Treasury gave the GSEs a blank check for Christmas. Clients will recall that, throughout the year, we have advised that the $400 billion backstop put in place by the Bush and Obama Administrations wouldn’t be enough, especially in light of the FASB consolidation rules. Treasury’s release makes clear that these are among the major reasons a new, unlimited commitment was provided. With it, the GSEs are insulated from any receivership Treasury doesn’t initiate to restructure them, allowing the GSEs to play any role Treasury demands in the mortgage market and the economy more generally. Clients will recall that the GSEs’ charters bind them only with regard to the mortgages they purchase, not non-mortgage loans they can make or other activities in which they may engage. 


Our analysis of key provisions in Treasury’s new agreement is as follows: 

  • There is no limit on how much Treasury will commit to Fannie and Freddie over the next three years, despite background briefings in which Treasury says it doesn’t expect to spend more than $175 billion. We think this number is low due to the FASB consolidation rules – recall that about $3 trillion goes on the books as of now, creating a very deep net-worth hole into which Treasury has now pledged to commit as much taxpayer dollars as necessary.
  • Fannie and Freddie will pay nothing for any of the $111 billion drawn down from Treasury to date and they could pay very, very little for any funding to come. The agreement revises the very steep dividend that would otherwise have kicked in next year, absolving the GSEs of any obligation related to funds received to date and making any new dividend unspecified and ineffective until 2011 or any other date Treasury accepts.
  • The GSEs can bulk up a bit. Again, Treasury will provide whatever support is necessary to keep the GSEs above negative net worth. The initial $900 billion limit remains, but it can be gradually reduced going forward instead of sharply cut as initially required. This makes Fannie and Freddie a handy place to put whatever assets Treasury may want them to hold, as well as ensuring that the GSEs can continue to absorb mortgage purchases even if the FRB, as anticipated, stops buying MBS after March 31, 2010.

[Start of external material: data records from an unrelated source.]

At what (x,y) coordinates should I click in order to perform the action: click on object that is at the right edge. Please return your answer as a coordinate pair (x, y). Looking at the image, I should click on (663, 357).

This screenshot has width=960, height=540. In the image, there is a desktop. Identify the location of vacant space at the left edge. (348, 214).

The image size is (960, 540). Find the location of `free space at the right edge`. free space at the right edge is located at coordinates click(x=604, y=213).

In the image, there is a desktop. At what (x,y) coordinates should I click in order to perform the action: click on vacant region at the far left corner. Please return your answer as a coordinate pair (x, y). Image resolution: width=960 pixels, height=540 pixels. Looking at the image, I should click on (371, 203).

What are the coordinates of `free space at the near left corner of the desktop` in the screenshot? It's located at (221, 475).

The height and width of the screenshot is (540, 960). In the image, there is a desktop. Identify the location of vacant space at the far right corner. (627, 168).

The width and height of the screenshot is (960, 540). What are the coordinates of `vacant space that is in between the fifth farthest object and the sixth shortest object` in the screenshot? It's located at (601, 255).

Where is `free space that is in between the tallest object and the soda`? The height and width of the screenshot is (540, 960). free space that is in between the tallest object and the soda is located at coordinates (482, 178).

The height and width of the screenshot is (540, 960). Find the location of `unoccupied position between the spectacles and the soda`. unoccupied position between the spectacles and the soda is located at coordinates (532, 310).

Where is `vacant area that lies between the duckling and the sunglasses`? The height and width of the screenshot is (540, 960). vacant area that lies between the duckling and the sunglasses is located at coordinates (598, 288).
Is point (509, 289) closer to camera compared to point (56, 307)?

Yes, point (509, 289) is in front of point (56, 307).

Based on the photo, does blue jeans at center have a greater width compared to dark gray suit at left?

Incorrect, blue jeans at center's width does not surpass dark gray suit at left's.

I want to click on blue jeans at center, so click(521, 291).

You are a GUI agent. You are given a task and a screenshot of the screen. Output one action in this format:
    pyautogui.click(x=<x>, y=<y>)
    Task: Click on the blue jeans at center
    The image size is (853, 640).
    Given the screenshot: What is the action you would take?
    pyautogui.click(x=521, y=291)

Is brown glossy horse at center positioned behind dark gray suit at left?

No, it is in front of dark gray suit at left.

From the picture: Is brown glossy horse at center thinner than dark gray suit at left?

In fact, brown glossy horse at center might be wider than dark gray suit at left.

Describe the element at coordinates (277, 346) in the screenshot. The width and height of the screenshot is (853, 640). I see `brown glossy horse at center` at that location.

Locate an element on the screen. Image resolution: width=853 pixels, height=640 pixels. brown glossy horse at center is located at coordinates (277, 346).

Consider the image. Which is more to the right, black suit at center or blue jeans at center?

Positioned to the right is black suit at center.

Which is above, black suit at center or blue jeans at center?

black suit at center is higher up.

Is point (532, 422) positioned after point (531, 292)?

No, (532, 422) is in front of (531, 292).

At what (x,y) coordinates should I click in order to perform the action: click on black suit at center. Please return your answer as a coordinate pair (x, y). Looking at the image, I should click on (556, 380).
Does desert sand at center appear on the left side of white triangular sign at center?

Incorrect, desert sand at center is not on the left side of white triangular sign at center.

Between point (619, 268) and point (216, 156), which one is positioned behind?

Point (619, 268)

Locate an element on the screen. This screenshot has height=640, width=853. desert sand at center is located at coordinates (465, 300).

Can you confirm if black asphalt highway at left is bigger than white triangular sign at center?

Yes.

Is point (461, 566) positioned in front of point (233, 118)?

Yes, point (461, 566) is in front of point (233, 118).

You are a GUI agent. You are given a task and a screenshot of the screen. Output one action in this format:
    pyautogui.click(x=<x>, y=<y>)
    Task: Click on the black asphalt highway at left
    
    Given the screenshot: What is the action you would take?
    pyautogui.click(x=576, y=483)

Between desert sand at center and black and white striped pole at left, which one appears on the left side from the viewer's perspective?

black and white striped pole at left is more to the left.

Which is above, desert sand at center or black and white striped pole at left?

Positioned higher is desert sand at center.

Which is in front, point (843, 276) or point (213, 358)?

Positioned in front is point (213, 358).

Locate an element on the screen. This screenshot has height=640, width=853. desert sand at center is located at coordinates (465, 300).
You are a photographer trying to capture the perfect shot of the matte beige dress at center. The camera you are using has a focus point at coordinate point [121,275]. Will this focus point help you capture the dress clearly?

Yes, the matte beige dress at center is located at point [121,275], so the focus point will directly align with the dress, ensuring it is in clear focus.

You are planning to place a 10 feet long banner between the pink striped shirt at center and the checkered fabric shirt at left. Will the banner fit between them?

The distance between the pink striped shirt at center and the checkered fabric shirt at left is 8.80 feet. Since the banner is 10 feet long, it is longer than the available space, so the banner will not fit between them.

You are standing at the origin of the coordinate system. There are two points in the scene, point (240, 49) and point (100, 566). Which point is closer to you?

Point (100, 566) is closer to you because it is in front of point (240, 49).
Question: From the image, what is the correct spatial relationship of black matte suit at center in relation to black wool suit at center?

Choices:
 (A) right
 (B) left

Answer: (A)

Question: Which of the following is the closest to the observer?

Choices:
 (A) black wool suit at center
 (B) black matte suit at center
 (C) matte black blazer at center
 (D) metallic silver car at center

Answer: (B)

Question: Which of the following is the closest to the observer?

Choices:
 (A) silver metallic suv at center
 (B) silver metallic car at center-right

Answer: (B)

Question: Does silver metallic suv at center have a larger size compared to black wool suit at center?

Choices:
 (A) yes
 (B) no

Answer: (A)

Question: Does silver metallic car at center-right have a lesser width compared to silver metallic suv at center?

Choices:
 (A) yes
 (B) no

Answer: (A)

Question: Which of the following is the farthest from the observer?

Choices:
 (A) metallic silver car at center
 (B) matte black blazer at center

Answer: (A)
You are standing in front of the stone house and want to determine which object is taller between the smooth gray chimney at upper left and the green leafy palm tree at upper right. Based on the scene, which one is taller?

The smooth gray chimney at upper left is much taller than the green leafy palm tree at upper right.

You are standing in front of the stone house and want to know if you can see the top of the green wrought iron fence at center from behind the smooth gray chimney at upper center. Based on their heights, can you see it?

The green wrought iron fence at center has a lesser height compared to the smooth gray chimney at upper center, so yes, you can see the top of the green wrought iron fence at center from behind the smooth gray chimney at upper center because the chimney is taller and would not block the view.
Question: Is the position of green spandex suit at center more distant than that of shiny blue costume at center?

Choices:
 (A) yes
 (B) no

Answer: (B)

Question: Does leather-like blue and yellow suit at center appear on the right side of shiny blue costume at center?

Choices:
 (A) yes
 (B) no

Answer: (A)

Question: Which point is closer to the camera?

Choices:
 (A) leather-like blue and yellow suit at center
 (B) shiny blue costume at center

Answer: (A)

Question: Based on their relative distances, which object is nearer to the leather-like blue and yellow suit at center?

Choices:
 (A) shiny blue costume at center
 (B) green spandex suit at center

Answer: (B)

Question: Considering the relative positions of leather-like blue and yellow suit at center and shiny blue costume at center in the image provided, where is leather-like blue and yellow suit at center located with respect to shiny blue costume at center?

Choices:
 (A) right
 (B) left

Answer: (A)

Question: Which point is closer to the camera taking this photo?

In essence, this is a conservatorship not for common shareholders – the usualunderstanding of the concept – but rather for public-policy purposes. Treasury and FHFA have agreed to support whatever activities they demand of the GSEs, as well as ensure that no accounting rule, credit loss or other untoward event challenges the GSEs’ ongoing ability to do what they are told. Because Treasury’s commitment stands regardless of the GSEs’ status – even including receivership or bankruptcy – nothing stays the Administration’s hand in turning them into anything it wants. 


So, what might that be? In its statement, Treasury has delayed the Administration GSE plan the President promised would accompany the FY11 budget. Now, we are told only a “preliminary” plan will come “around the time” of the budget. So, for now, the GSEs are what they are – whatever that is. Will Congress let this stand? We think so. Sen. Shelby almost surely knew of thisagreement when he signed a joint statement last week with Sen. Dodd omitting GSE reform from the Senate Banking to-do list. Of course, he can’t speak for other GOP Members in both Houses who want GSE reform now, but he is in the driver’s seat as to whether they get it. Treasury has made inaction now a bit easier by failing to put a total on its GSE backstop. Had it put a number — say $1 trillion — on the table, deficit hawks of all feather would have flocked to decry the support. Without a number, they can squawk, but it’s harder to size Treasury’s commitment and – most important – put it in play when the debt ceiling comes up next month for tough going over. In our next analysis, we’ll consider the impact Treasury’s action has on the shape of GSEs to come.